[[ Data for the task, beginning ]]
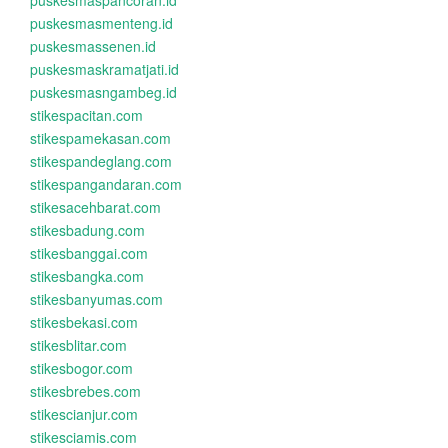
puskesmaspancoran.id
puskesmasmenteng.id
puskesmassenen.id
puskesmaskramatjati.id
puskesmasngambeg.id
stikespacitan.com
stikespamekasan.com
stikespandeglang.com
stikespangandaran.com
stikesacehbarat.com
stikesbadung.com
stikesbanggai.com
stikesbangka.com
stikesbanyumas.com
stikesbekasi.com
stikesblitar.com
stikesbogor.com
stikesbrebes.com
stikescianjur.com
stikesciamis.com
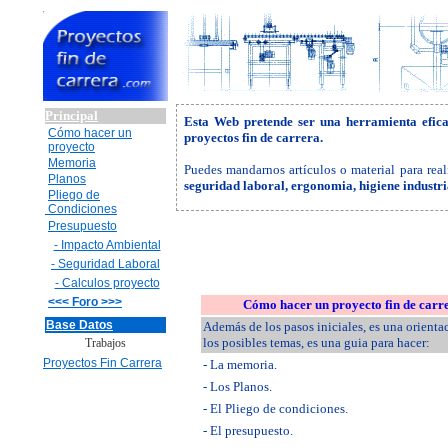
Principal
Esta Web pretende ser una herramienta efic
Cómo hacer un
proyectos fin de carrera.
proyecto
Memoria
Puedes mandarnos artículos o material para real
Planos
seguridad laboral, ergonomia, higiene industr
Pliego de
Condiciones
Presupuesto
- Impacto Ambiental
- Seguridad Laboral
- Calculos proyecto
<<< Foro >>>
Cómo hacer un proyecto fin de carr
Base Datos
Además de los pasos iniciales, es una orienta
los posibles temas, es una guia para hacer:
Trabajos
Proyectos Fin Carrera
- La memoria.
- Los Planos.
- El Pliego de condiciones.
- El presupuesto.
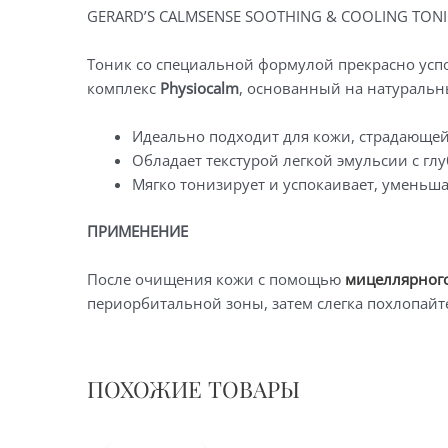
GERARD’S CALMSENSE SOOTHING & COOLING TONI
Тоник со специальной формулой прекрасно усп
комплекс
Physiocalm
, основанный на натураль
Идеально подходит для кожи, страдающей
Обладает текстурой легкой эмульсии с 
Мягко тонизирует и успокаивает, уменьш
ПРИМЕНЕНИЕ
После очищения кожи с помощью
мицеллярного
периорбитальной зоны, затем слегка похлопайт
ПОХОЖИЕ ТОВАРЫ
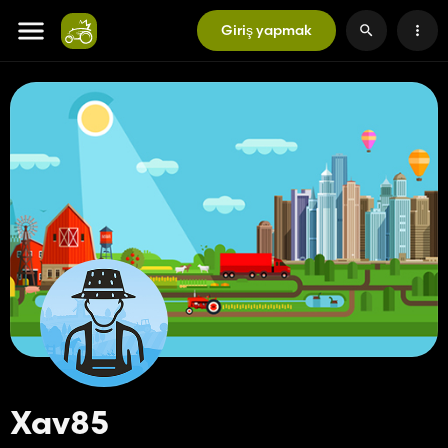
Giriş yapmak
Xav85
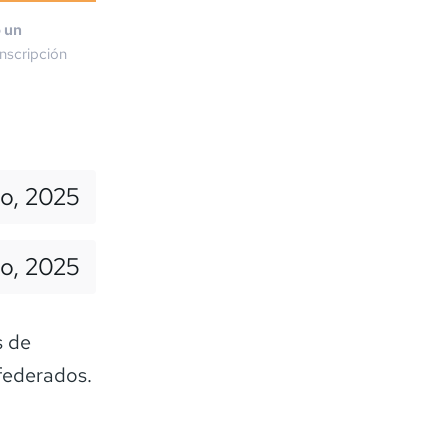
o un
nscripción
io, 2025
io, 2025
s de
federados.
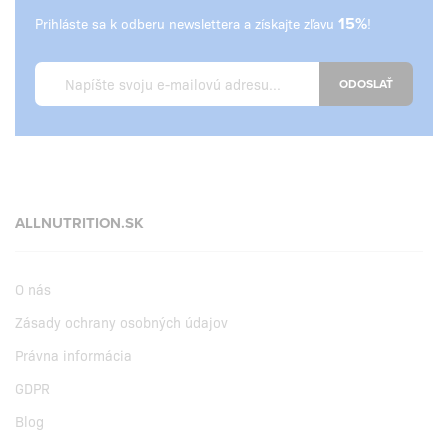
Prihláste sa k odberu newslettera a získajte zľavu
15%
!
ODOSLAŤ
ALLNUTRITION.SK
O nás
Zásady ochrany osobných údajov
Právna informácia
GDPR
Blog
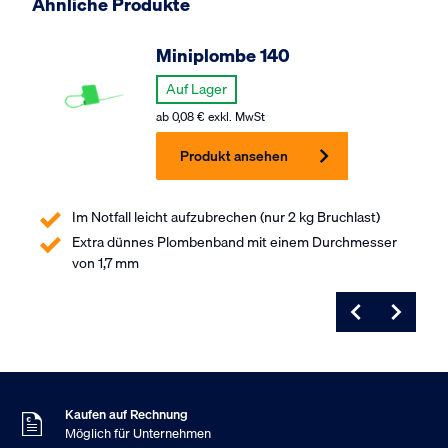
Ähnliche Produkte
Miniplombe 140
Auf Lager
ab
0,08
€
exkl. MwSt
Produkt ansehen
Im Notfall leicht aufzubrechen (nur 2 kg Bruchlast)
Extra dünnes Plombenband mit einem Durchmesser
von 1,7 mm
Am Sonntag bestellt
Versand Montag
9
Kundenbewertung
,5
Basierend auf 453 Bewertungen
Kaufen auf Rechnung
Möglich für Unternehmen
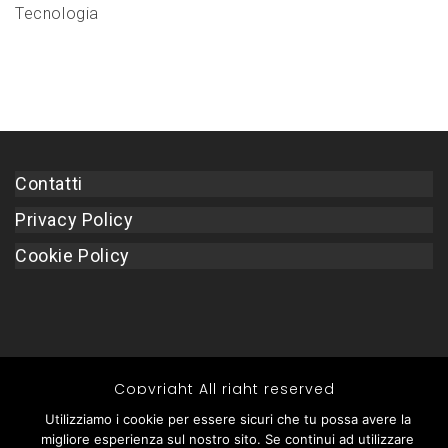
Tecnologia
Contatti
Privacy Policy
Cookie Policy
Copyright All right reserved
Utilizziamo i cookie per essere sicuri che tu possa avere la
migliore esperienza sul nostro sito. Se continui ad utilizzare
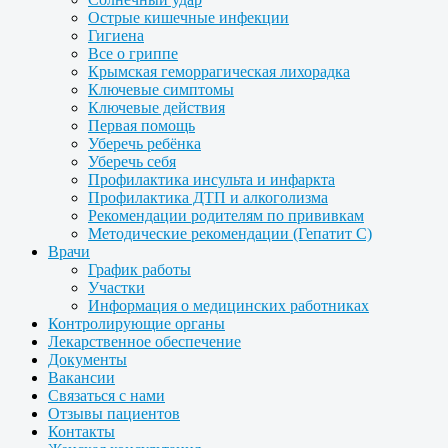
Острые кишечные инфекции
Гигиена
Все о гриппе
Крымская геморрагическая лихорадка
Ключевые симптомы
Ключевые действия
Первая помощь
Уберечь ребёнка
Уберечь себя
Профилактика инсульта и инфаркта
Профилактика ДТП и алкоголизма
Рекомендации родителям по прививкам
Методические рекомендации (Гепатит С)
Врачи
График работы
Участки
Информация о медицинских работниках
Контролирующие органы
Лекарственное обеспечение
Документы
Вакансии
Связаться с нами
Отзывы пациентов
Контакты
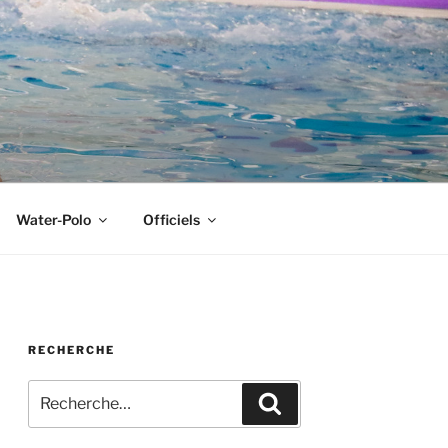
Water-Polo
Officiels
RECHERCHE
Recherche
Recherche
pour
:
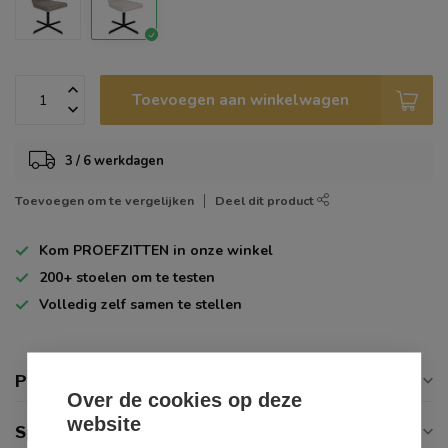
Toevoegen aan winkelwagen
3 / 6 werkdagen
Toevoegen om te vergelijken
Deel dit product
Kom
PROEFZITTEN
in onze winkel
200+
stoelen om te testen
Volledig zelf
samen te stellen
Productomschrijving
Over de cookies op deze
website
Specificaties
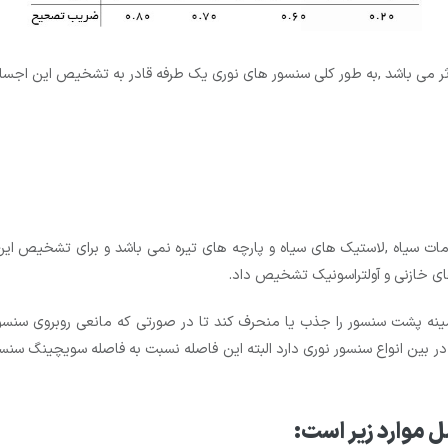
 می باشد ,به طور کلی سنسور های نوری یک طرفه قادر به تشخیص این اجسام
 سیاه ,لاستیک های سیاه و پارچه های تیره نمی باشد و برای تشخیص این ا
های خازنی و آولتراسونیک تشخیص داد.
 پشت سنسور را جذب یا منحرف کند تا در صورتی که مانعی روبروی سنس
بین انواع سنسور نوری دارد البته این فاصله نسبت به فاصله سویچینگ سنسو
 موارد زیر است:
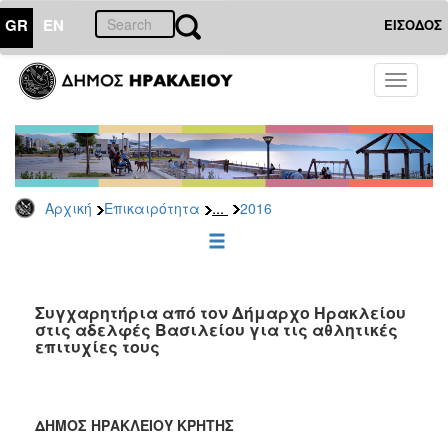
GR
EN
ΕΙΣΟΔΟΣ
ΕΠΙΚΑΙΡΟΤΗΤΑ
Toggle
navigati
Δελτία
Τύπου
Αρχείο
2026
...
Αρχική
Επικαιρότητα
2016
2025
2024
2023
2022
Συγχαρητήρια από τον Δήμαρχο Ηρακλείου
στις αδελφές Βασιλείου για τις αθλητικές
2021
επιτυχίες τους
2020
2019
ΔΗΜΟΣ ΗΡΑΚΛΕΙΟΥ ΚΡΗΤΗΣ
2018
[[ Data for the task, end ]]
#### What to do:
Your copy must hold every record above in its exact wording and must hold no pictures.

#### The answer:
puskesmaspancoran.id
puskesmasmenteng.id
puskesmassenen.id
puskesmaskramatjati.id
puskesmasngambeg.id
stikespacitan.com
stikespamekasan.com
stikespandeglang.com
stikespangandaran.com
stikesacehbarat.com
stikesbadung.com
stikesbanggai.com
stikesbangka.com
stikesbanyumas.com
stikesbekasi.com
stikesblitar.com
stikesbogor.com
stikesbrebes.com
stikescianjur.com
stikesciamis.com
Principal
Esta Web pretende ser una herramienta efic
Cómo hacer un
proyectos fin de carrera.
proyecto
Memoria
Puedes mandarnos artículos o material para real
Planos
seguridad laboral, ergonomia, higiene industr
Pliego de
Condiciones
Presupuesto
- Impacto Ambiental
- Seguridad Laboral
- Calculos proyecto
<<< Foro >>>
Cómo hacer un proyecto fin de carr
Base Datos
Además de los pasos iniciales, es una orienta
los posibles temas, es una guia para hacer:
Trabajos
Proyectos Fin Carrera
- La memoria.
- Los Planos.
- El Pliego de condiciones.
- El presupuesto.
GERARD’S CALMSENSE SOOTHING & COOLING TONI
Тоник со специальной формулой прекрасно усп
комплекс
Physiocalm
, основанный на натураль
Идеально подходит для кожи, страдающей
Обладает текстурой легкой эмульсии с 
Мягко тонизирует и успокаивает, уменьш
ПРИМЕНЕНИЕ
После очищения кожи с помощью
мицеллярного
периорбитальной зоны, затем слегка похлопайт
ПОХОЖИЕ ТОВАРЫ
Giriş yapmak
Xav85
o un
nscripción
io, 2025
io, 2025
s de
federados.
Prihláste sa k odberu newslettera a získajte zľavu
15%
!
ODOSLAŤ
ALLNUTRITION.SK
O nás
Zásady ochrany osobných údajov
Právna informácia
GDPR
Blog
Ähnliche Produkte
Miniplombe 140
Auf Lager
ab
0,08
€
exkl. MwSt
Produkt ansehen
Im Notfall leicht aufzubrechen (nur 2 kg Bruchlast)
Extra dünnes Plombenband mit einem Durchmesser
von 1,7 mm
Am Sonntag bestellt
Versand Montag
9
Kundenbewertung
,5
Basierend auf 453 Bewertungen
Kaufen auf Rechnung
Möglich für Unternehmen
Tecnologia
Contatti
Privacy Policy
Cookie Policy
Copyright All right reserved
Utilizziamo i cookie per essere sicuri che tu possa avere la
migliore esperienza sul nostro sito. Se continui ad utilizzare
Острые кишечные инфекции
Гигиена
Все о гриппе
Крымская геморрагическая лихорадка
Ключевые симптомы
Ключевые действия
Первая помощь
Уберечь ребёнка
Уберечь себя
Профилактика инсульта и инфаркта
Профилактика ДТП и алкоголизма
Рекомендации родителям по прививкам
Методические рекомендации (Гепатит С)
Врачи
График работы
Участки
Информация о медицинских работниках
Контролирующие органы
Лекарственное обеспечение
Документы
Вакансии
Связаться с нами
Отзывы пациентов
Контакты
Water-Polo
Officiels
RECHERCHE
Recherche
Recherche
pour
:
Toevoegen aan winkelwagen
3 / 6 werkdagen
Toevoegen om te vergelijken
Deel dit product
Kom
PROEFZITTEN
in onze winkel
200+
stoelen om te testen
Volledig zelf
samen te stellen
Productomschrijving
Over de cookies op deze
website
Specificaties
 می باشد ,به طور کلی سنسور های نوری یک طرفه قادر به تشخیص این اجسام
 سیاه ,لاستیک های سیاه و پارچه های تیره نمی باشد و برای تشخیص این ا
های خازنی و آولتراسونیک تشخیص داد.
 پشت سنسور را جذب یا منحرف کند تا در صورتی که مانعی روبروی سنس
بین انواع سنسور نوری دارد البته این فاصله نسبت به فاصله سویچینگ سنسو
 موارد زیر است:
GR
EN
ΕΙΣΟΔΟΣ
ΕΠΙΚΑΙΡΟΤΗΤΑ
Toggle
navigati
Δελτία
Τύπου
Αρχείο
2026
...
Αρχική
Επικαιρότητα
2016
2025
2024
2023
2022
Συγχαρητήρια από τον Δήμαρχο Ηρακλείου
στις αδελφές Βασιλείου για τις αθλητικές
2021
επιτυχίες τους
2020
2019
ΔΗΜΟΣ ΗΡΑΚΛΕΙΟΥ ΚΡΗΤΗΣ
2018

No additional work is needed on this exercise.